Discuss Shirley

It's great that this great woman is getting new attention. Too many people are not familiar with her story.

But, I'm keen to see if this movie touches at all on how her campaign for the 1972 Democratic presidential nomination:

1) was a big tipping point in the Party Switch. Nixon strategist Kevin Phillips famously said "Whites will desert their party in droves the minute it becomes a black party" ((https://www.latimes.com/archives/la-xpm-1990-06-22-vw-353-story.html), and he was right; all those racist southern Democrats who wanted nothing to do with a Black woman as president deserted their Democratic party and gave Republican Nixon one of the largest landslides in American history, outnumbering the forward-thinking Republicans who had been wooed to the Democrats by the Civil Rights advances of the Kennedy/LBJ administrations. Nixon's big win is infrequently remembered, likely because it draws attention to the critical role Ms. Chisholm played in cementing the party switch, erasing any doubt that the parties did indeed switch their bases, and ending the slightest notion that the modern Republican party bears any resemblance to the historical "party of Lincoln"; and

2) revealed the nation's struggle not only with racism but with sexism. "She later said, 'When I ran for the Congress, when I ran for president, I met more discrimination as a woman than for being black. Men are men.' In particular, she expressed frustration about the "black matriarch thing", saying, "They think I am trying to take power from them. The black man must step forward, but that doesn't mean the black woman must step back." (https://news.google.com/newspapers?nid=1298&dat=19720408&id=nqlWAAAAIBAJ&pg=4748,5584936)

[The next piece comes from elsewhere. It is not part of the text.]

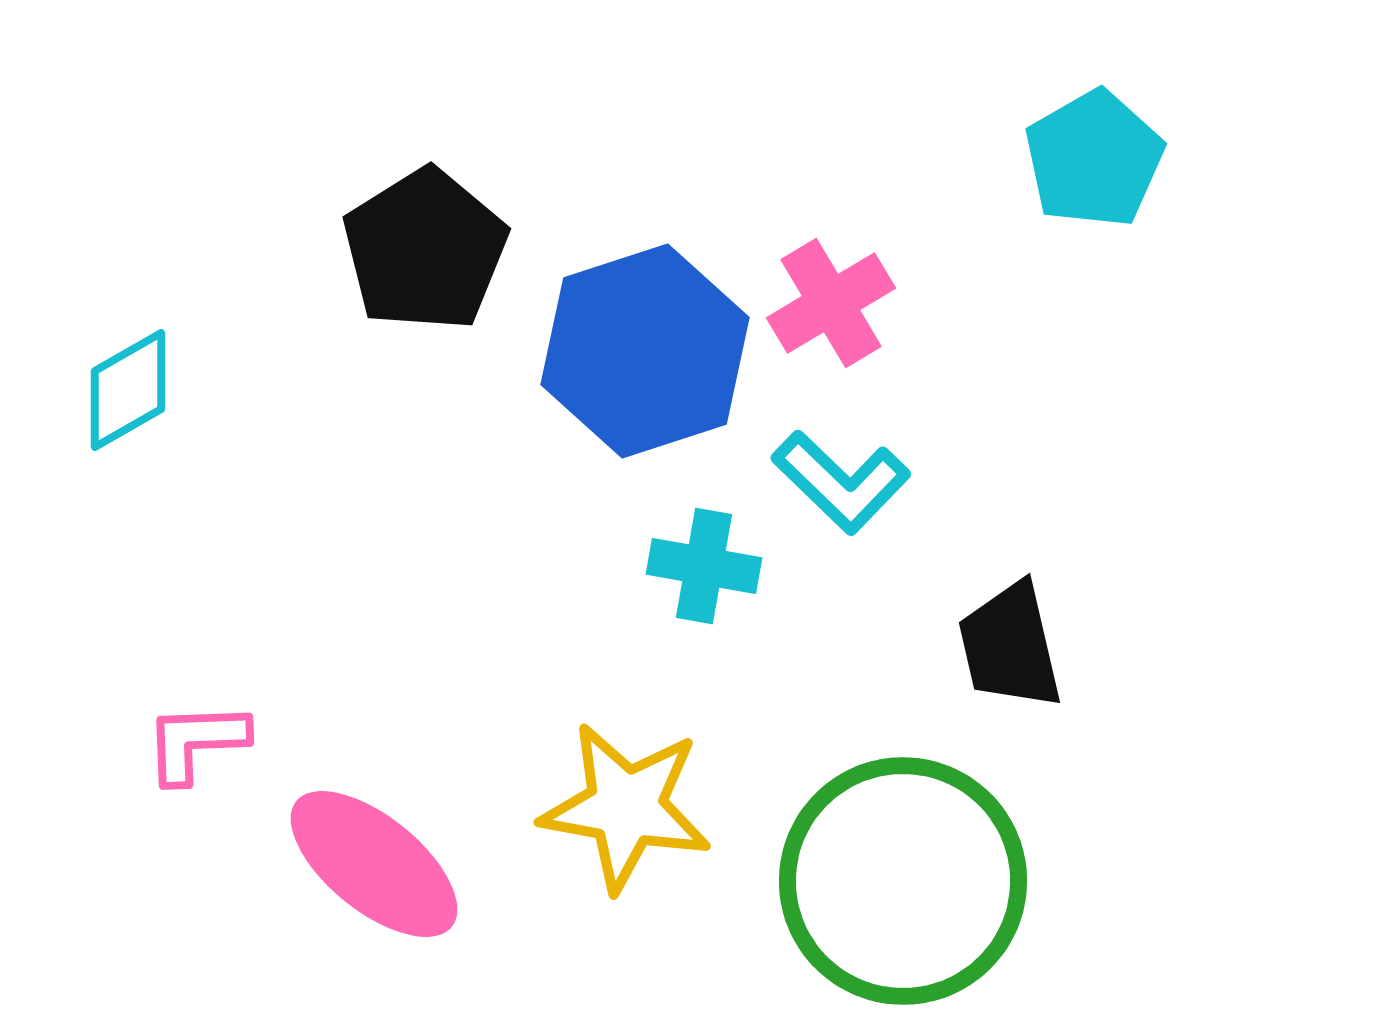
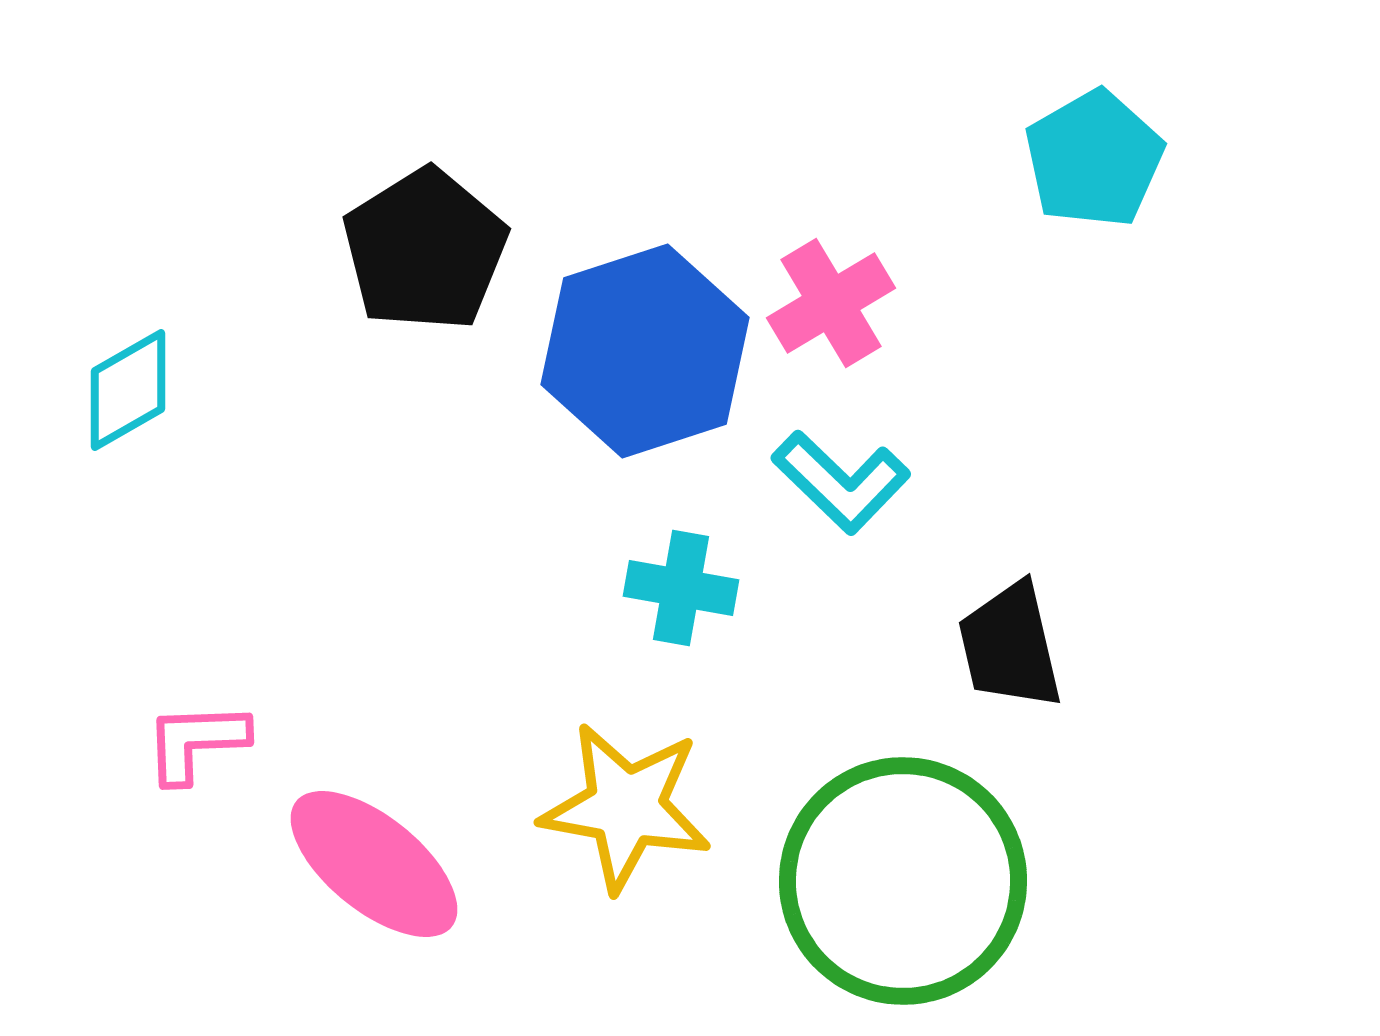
cyan cross: moved 23 px left, 22 px down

With all of this history, it's no wonder she's largely forgotten. America today shows increasing hostility to education, especially education that shines light on its shortcomings and skeletons in closets.

Hopefully, this movie might help more people see the modern landscape within a historical perspective, especially while ramping up to this next presidential election.

Of course, I'll circle back after I've watched it. If anyone has already seen it, please chime in and let me/us know if they nailed these or missed these.

8 replies (on page 1 of 1)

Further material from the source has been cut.